BPBD Landak: Sumber Air Jadi Kendala Utama Pemadaman Karhutla
LANDAK, Insidepontianak.com – Sumber air menjadi kendala utama tim gabungan dalam memadamkan kebakaran hutan dan lahan (karhutla) di Kabupaten Landak, Kalimantan Barat.
Kondisi kemarau yang sangat kering membuat jarak antara titik api dan sumber air semakin jauh. Bahkan, di sejumlah lokasi, tim harus mengambil air dari sumber yang berjarak hingga lebih dari satu kilometer dari titik kebakaran.
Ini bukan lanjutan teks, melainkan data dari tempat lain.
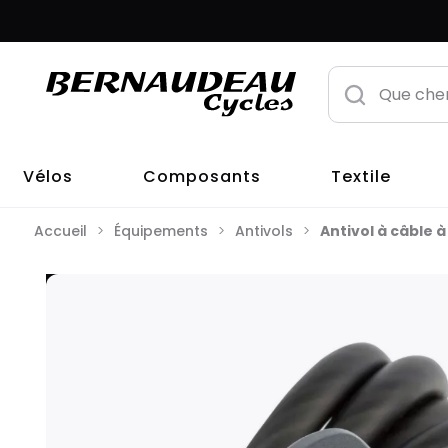
Vélos
Composants
Textile
Accueil
Équipements
Antivols
Antivol à câble 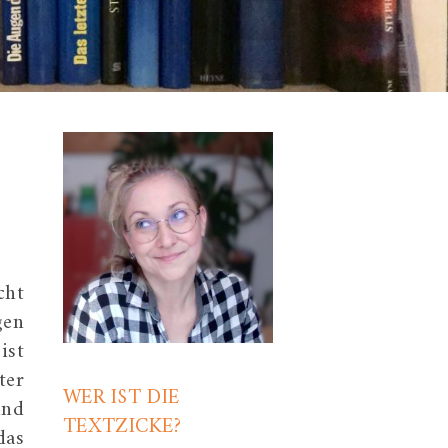
cht
gen
ist
ter
WER IST DIE
und
TEXTZICKE?
das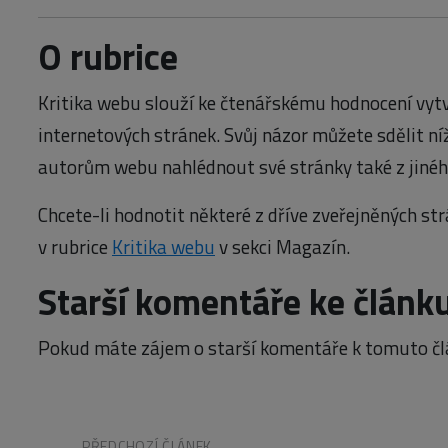
O rubrice
Kritika webu slouží ke čtenářskému hodnocení vytv
internetových stránek. Svůj názor můžete sdělit ní
autorům webu nahlédnout své stránky také z jinéh
Chcete-li hodnotit některé z dříve zveřejněných str
v rubrice
Kritika webu
v sekci Magazín.
Starší komentáře ke článk
Pokud máte zájem o starší komentáře k tomuto čl
PŘEDCHOZÍ ČLÁNEK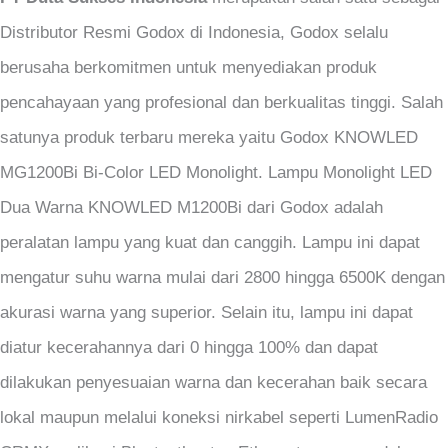
Distributor Resmi Godox di Indonesia, Godox selalu
berusaha berkomitmen untuk menyediakan produk
pencahayaan yang profesional dan berkualitas tinggi. Salah
satunya produk terbaru mereka yaitu Godox KNOWLED
MG1200Bi Bi-Color LED Monolight. Lampu Monolight LED
Dua Warna KNOWLED M1200Bi dari Godox adalah
peralatan lampu yang kuat dan canggih. Lampu ini dapat
mengatur suhu warna mulai dari 2800 hingga 6500K dengan
akurasi warna yang superior. Selain itu, lampu ini dapat
diatur kecerahannya dari 0 hingga 100% dan dapat
dilakukan penyesuaian warna dan kecerahan baik secara
lokal maupun melalui koneksi nirkabel seperti LumenRadio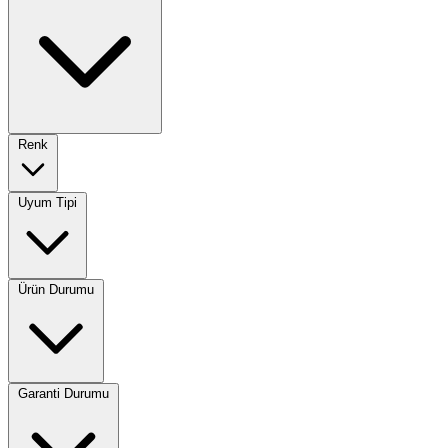
Renk
Uyum Tipi
Ürün Durumu
Garanti Durumu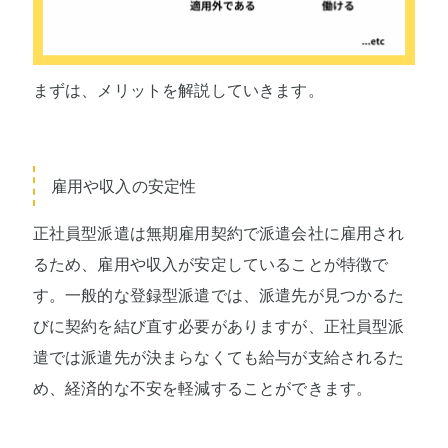
まずは、メリットを解説していきます。
雇用や収入の安定性
正社員型派遣は無期雇用契約で派遣会社に雇用され
るため、雇用や収入が安定していることが特徴で
す。一般的な登録型派遣では、派遣先が見つかるた
びに契約を結び直す必要がありますが、正社員型派
遣では派遣先が決まらなくても給与が支給されるた
め、経済的な不安を軽減することができます。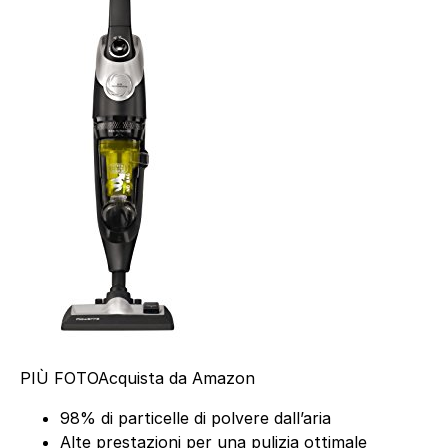
PIÙ FOTO
Acquista da Amazon
98% di particelle di polvere dall’aria
Alte prestazioni per una pulizia ottimale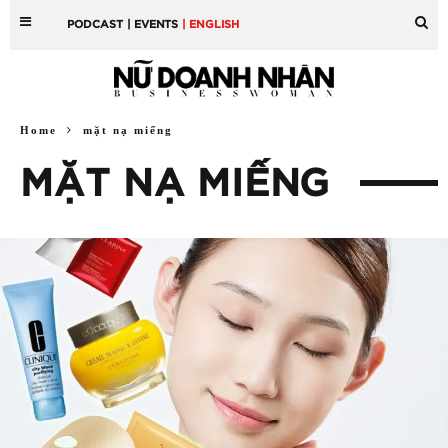
PODCAST
| EVENTS
| ENGLISH
Home
mặt nạ miếng
MẶT NẠ MIẾNG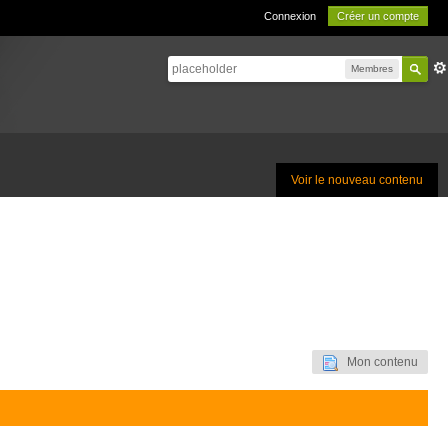
Connexion
Créer un compte
Membres
Voir le nouveau contenu
Mon contenu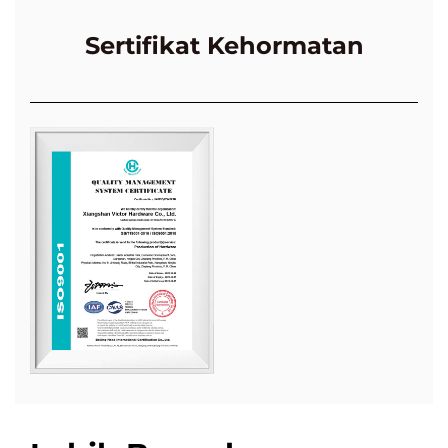
Sertifikat Kehormatan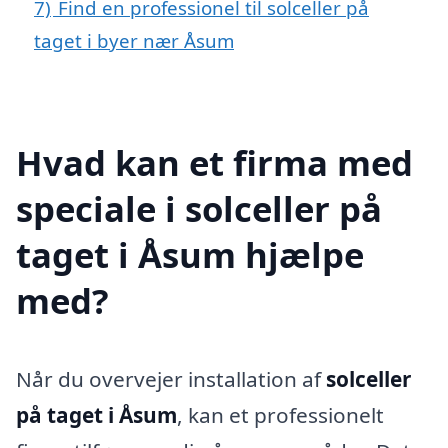
7)
Find en professionel til solceller på
taget i byer nær Åsum
Hvad kan et firma med
speciale i solceller på
taget i Åsum hjælpe
med?
Når du overvejer installation af
solceller
på taget i Åsum
, kan et professionelt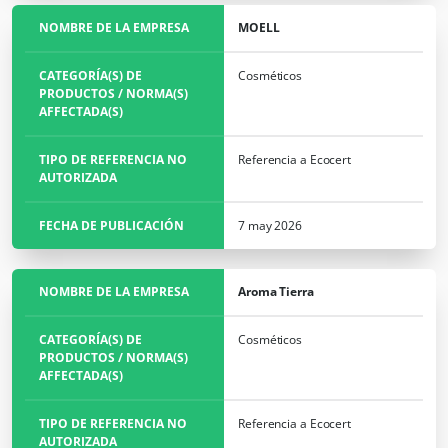
NOMBRE DE LA EMPRESA
MOELL
CATEGORÍA(S) DE
Cosméticos
PRODUCTOS / NORMA(S)
AFFECTADA(S)
TIPO DE REFERENCIA NO
Referencia a Ecocert
AUTORIZADA
FECHA DE PUBLICACIÓN
7 may 2026
NOMBRE DE LA EMPRESA
Aroma Tierra
CATEGORÍA(S) DE
Cosméticos
PRODUCTOS / NORMA(S)
AFFECTADA(S)
TIPO DE REFERENCIA NO
Referencia a Ecocert
NUESTROS SECTORES COMERCIALES
AUTORIZADA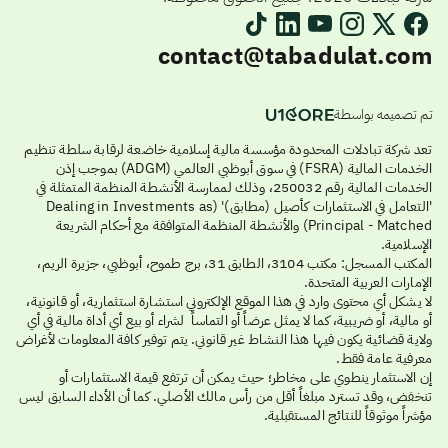
contact@tabadulat.com
تم تصميمه بواسطة
تعد شركة تبادلات المحدودة مؤسسة مالية إسلامية خاضعة لرقابة سلطة تنظيم
الخدمات المالية (FSRA) في سوق أبوظبي العالمي (ADGM) بموجب إذن
الخدمات المالية رقم 250032، وذلك لممارسة الأنشطة المنظمة المتمثلة في
'التعامل في الاستثمارات كأصيل (مطابق)' (Dealing in Investments as
Principal - Matched) والأنشطة المنظمة المتوافقة مع أحكام الشريعة
الإسلامية.
المكتب المسجل: مكتب 3104، الطابق 31، برج طموح، أبوظبي، جزيرة الريم،
الإمارات العربية المتحدة.
لا يشكل أي محتوى وارد في هذا الموقع الإلكتروني استشارة استثمارية، أو قانونية،
أو مالية، أو ضريبية، كما لا يمثل عرضاً أو التماساً لشراء أو بيع أي أداة مالية في أي
ولاية قضائية يكون فيها هذا النشاط غير قانوني. يتم توفير كافة المعلومات لأغراض
معرفية عامة فقط.
إن الاستثمار ينطوي على مخاطر؛ حيث يمكن أن ترتفع قيمة الاستثمارات أو
تنخفض، وقد تسترد مبلغاً أقل من رأس مالك الأصلي. كما أن الأداء السابق ليس
مؤشراً موثوقاً للنتائج المستقبلية.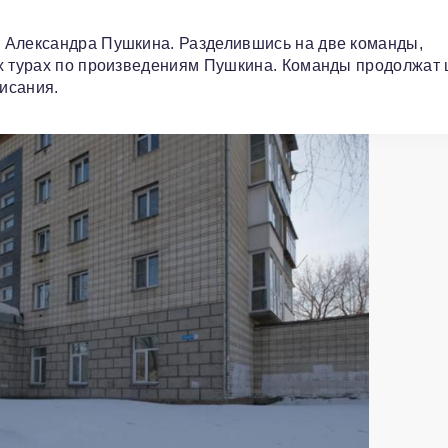
 Александра Пушкина. Разделившись на две команды,
ых турах по произведениям Пушкина. Команды продолжат 
писания.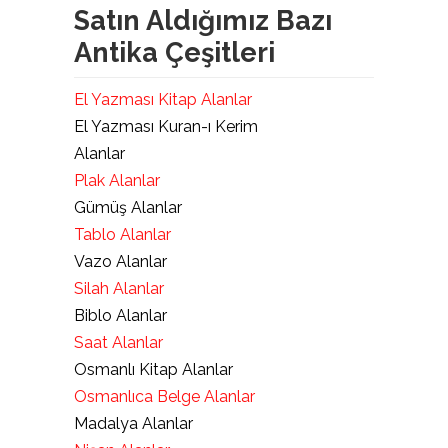
Satın Aldığımız Bazı
Antika Çeşitleri
El Yazması Kitap Alanlar
El Yazması Kuran-ı Kerim
Alanlar
Plak Alanlar
Gümüş Alanlar
Tablo Alanlar
Vazo Alanlar
Silah Alanlar
Biblo Alanlar
Saat Alanlar
Osmanlı Kitap Alanlar
Osmanlıca Belge Alanlar
Madalya Alanlar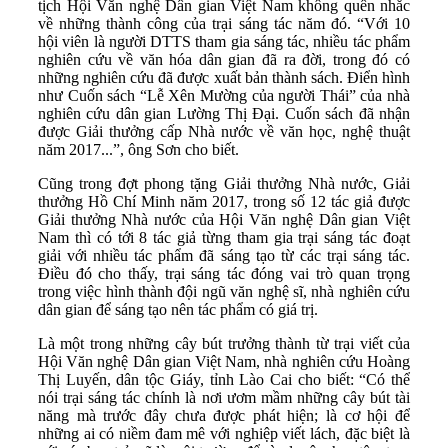
tịch Hội Văn nghệ Dân gian Việt Nam không quên nhắc
về những thành công của trại sáng tác năm đó. “Với 10
hội viên là người DTTS tham gia sáng tác, nhiều tác phẩm
nghiên cứu về văn hóa dân gian đã ra đời, trong đó có
những nghiên cứu đã được xuất bản thành sách. Điển hình
như Cuốn sách “Lễ Xên Mường của người Thái” của nhà
nghiên cứu dân gian Lường Thị Đại. Cuốn sách đã nhận
được Giải thưởng cấp Nhà nước về văn học, nghệ thuật
năm 2017...”, ông Sơn cho biết.
Cũng trong đợt phong tặng Giải thưởng Nhà nước, Giải
thưởng Hồ Chí Minh năm 2017, trong số 12 tác giả được
Giải thưởng Nhà nước của Hội Văn nghệ Dân gian Việt
Nam thì có tới 8 tác giả từng tham gia trại sáng tác đoạt
giải với nhiều tác phẩm đã sáng tạo từ các trại sáng tác.
Điều đó cho thấy, trại sáng tác đóng vai trò quan trọng
trong việc hình thành đội ngũ văn nghệ sĩ, nhà nghiên cứu
dân gian để sáng tạo nên tác phẩm có giá trị.
Là một trong những cây bút trưởng thành từ trại viết của
Hội Văn nghệ Dân gian Việt Nam, nhà nghiên cứu Hoàng
Thị Luyến, dân tộc Giáy, tỉnh Lào Cai cho biết: “Có thể
nói trại sáng tác chính là nơi ươm mầm những cây bút tài
năng mà trước đây chưa được phát hiện; là cơ hội để
những ai có niềm đam mê với nghiệp viết lách, đặc biệt là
Kepala BPBD Landak, Suseno Caroko Hadi, mengatakan dari sisi personel dan peralatan, tim gabungan saat ini dinilai cukup siap. Namun, keterbatasan sumber air membuat peralatan pemadaman tidak dapat bekerja secara optimal.
“Sumber air. Sumber air inilah yang membuat peralatan kita jadi enggak memadai,” kata Suseno, Senin (7/9/2026).
Menurut dia, dalam kondisi normal, sumber air biasanya masih tersedia di sekitar lokasi kebakaran, akibat kemarau panjang menyebabkan sumber-sumber air mengering sehingga tim harus menjangkau lokasi yang lebih jauh.
“Jadi ada jarak api dengan sumber air itu ada yang di atas satu kilometer, 800 meter,” ujarnya.
Untuk mengatasi persoalan tersebut, BPBD mulai menggunakan tandon air sebagai tempat penampungan sementara.
Suseno menjelaskan, tandon tersebut memungkinkan distribusi air dilakukan secara estafet untuk mendukung proses pemadaman di lokasi yang jauh dari sumber air.
Suseno menyebut tiga tandon telah disediakan untuk mendukung operasional tim di lapangan, terutama di wilayah Pampang dan sejumlah lokasi lainnya.
Di sisi lain, peningkatan status penanganan menjadi tanggap darurat membuat koordinasi antarpersonel dan lembaga menjadi lebih terarah.
BPBD juga mendapat dukungan personel dan peralatan dari Polres Landak, Kodim, Manggala Agni, serta KPH.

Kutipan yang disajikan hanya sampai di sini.